• Brief
Look over the data below and give the number of lines containing the word "Ванда", with no other words.
──────────
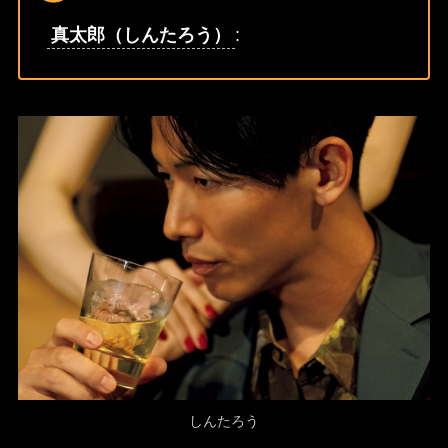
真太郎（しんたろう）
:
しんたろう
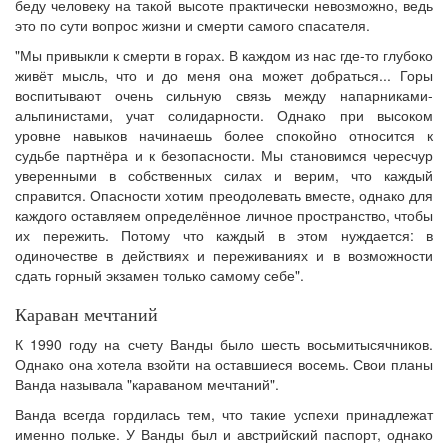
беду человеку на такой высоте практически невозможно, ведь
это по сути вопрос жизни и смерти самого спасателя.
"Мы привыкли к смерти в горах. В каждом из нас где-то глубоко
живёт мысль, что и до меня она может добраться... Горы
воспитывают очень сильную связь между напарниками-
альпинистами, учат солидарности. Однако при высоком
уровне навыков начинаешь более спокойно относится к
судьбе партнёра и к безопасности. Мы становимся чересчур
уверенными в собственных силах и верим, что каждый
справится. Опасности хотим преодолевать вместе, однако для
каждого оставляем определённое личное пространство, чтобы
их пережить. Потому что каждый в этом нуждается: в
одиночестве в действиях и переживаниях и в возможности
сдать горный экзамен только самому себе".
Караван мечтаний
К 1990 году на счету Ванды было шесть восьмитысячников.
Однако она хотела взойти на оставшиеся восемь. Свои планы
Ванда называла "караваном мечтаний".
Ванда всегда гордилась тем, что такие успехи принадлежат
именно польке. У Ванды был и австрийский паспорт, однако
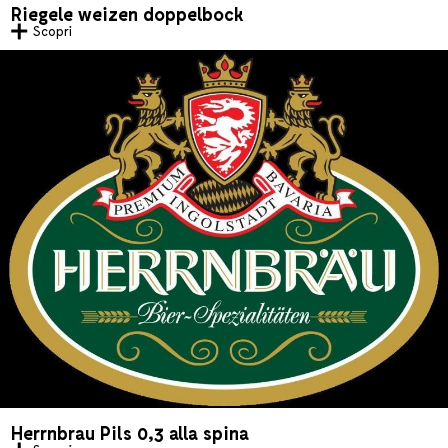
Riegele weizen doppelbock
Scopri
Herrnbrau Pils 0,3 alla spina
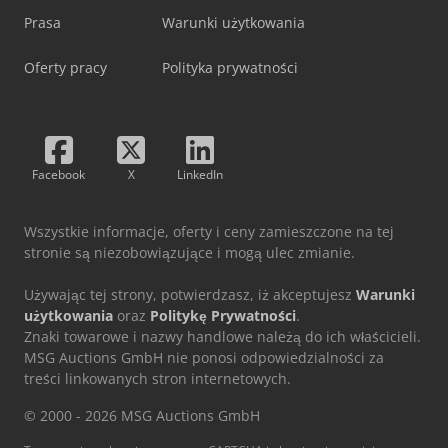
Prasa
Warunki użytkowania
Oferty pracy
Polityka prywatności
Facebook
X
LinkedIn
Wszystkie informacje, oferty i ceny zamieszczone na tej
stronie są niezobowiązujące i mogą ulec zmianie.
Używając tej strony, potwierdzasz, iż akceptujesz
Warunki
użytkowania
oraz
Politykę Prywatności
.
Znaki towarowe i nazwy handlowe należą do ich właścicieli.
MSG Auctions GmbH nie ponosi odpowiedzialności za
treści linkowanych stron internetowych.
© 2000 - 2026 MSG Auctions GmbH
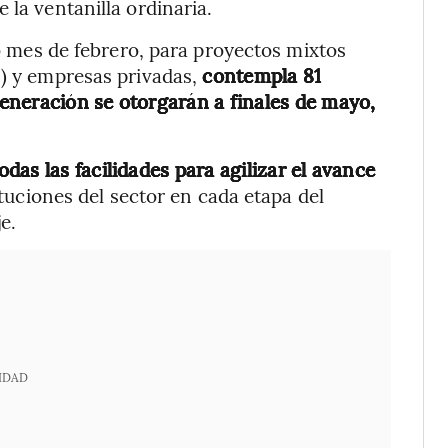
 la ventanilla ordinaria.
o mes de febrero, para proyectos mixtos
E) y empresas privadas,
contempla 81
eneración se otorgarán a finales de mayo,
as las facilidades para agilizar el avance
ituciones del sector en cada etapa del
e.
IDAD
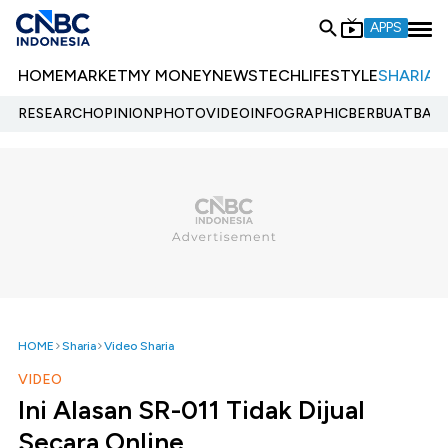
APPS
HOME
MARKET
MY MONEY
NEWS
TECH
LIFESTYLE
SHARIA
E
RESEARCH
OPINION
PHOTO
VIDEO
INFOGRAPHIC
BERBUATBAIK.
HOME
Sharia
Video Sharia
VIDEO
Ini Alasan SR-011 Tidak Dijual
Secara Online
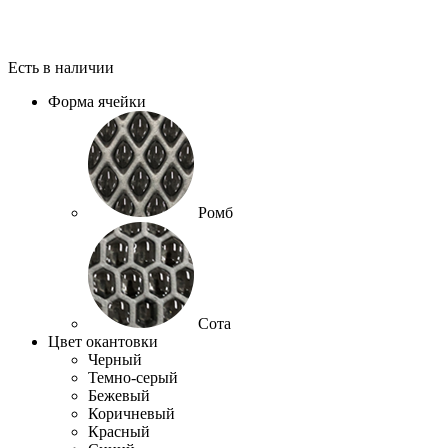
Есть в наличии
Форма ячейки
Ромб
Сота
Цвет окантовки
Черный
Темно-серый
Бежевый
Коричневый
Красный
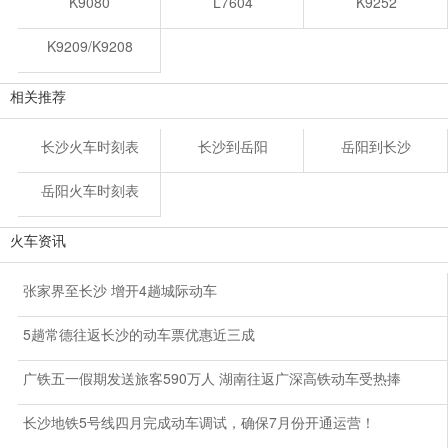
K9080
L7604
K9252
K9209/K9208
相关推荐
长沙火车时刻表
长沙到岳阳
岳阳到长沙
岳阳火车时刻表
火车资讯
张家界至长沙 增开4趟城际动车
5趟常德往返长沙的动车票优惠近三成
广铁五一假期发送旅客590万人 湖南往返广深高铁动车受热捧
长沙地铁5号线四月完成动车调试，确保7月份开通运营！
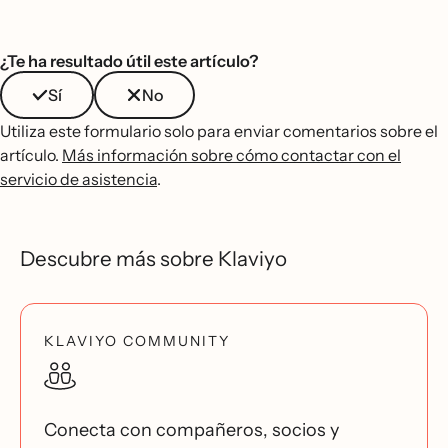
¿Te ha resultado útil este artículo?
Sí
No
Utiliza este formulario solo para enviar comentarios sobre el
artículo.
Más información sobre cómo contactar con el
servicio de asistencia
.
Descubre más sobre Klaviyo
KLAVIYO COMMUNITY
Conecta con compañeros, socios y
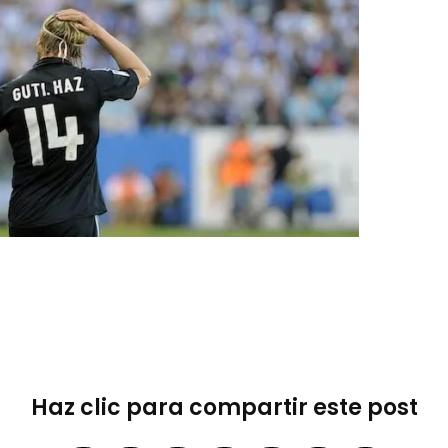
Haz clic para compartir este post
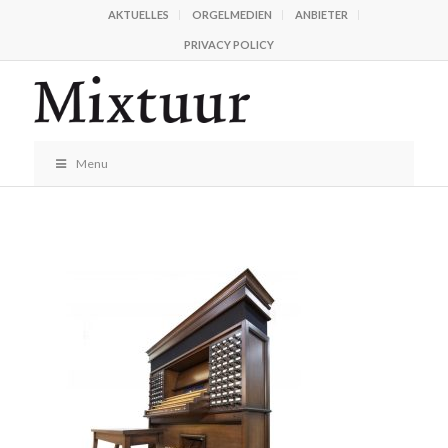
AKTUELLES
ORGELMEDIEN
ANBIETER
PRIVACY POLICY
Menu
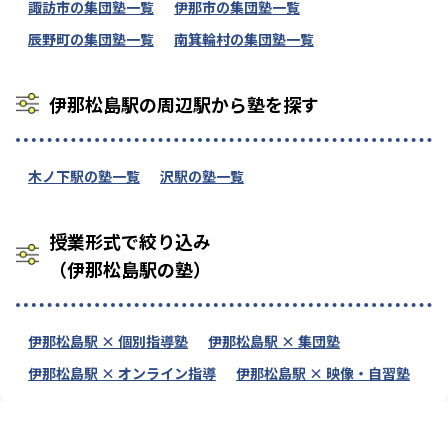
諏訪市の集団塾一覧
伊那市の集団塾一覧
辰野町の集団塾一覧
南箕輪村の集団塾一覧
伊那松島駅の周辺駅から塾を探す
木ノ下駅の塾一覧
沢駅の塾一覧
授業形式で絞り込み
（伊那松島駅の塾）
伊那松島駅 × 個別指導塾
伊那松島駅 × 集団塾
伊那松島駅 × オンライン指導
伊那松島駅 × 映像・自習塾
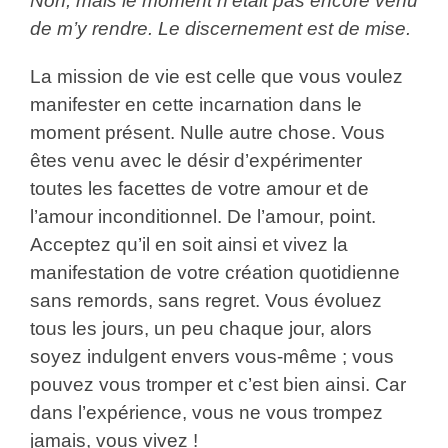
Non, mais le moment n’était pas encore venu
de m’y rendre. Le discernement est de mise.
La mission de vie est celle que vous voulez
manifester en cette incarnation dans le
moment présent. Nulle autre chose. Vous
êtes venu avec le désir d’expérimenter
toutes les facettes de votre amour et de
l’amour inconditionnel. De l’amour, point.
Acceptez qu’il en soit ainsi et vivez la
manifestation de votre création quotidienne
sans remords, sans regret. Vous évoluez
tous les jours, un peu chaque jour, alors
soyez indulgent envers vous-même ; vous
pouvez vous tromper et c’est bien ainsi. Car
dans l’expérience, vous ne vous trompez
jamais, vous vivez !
──────────
• Completed task
2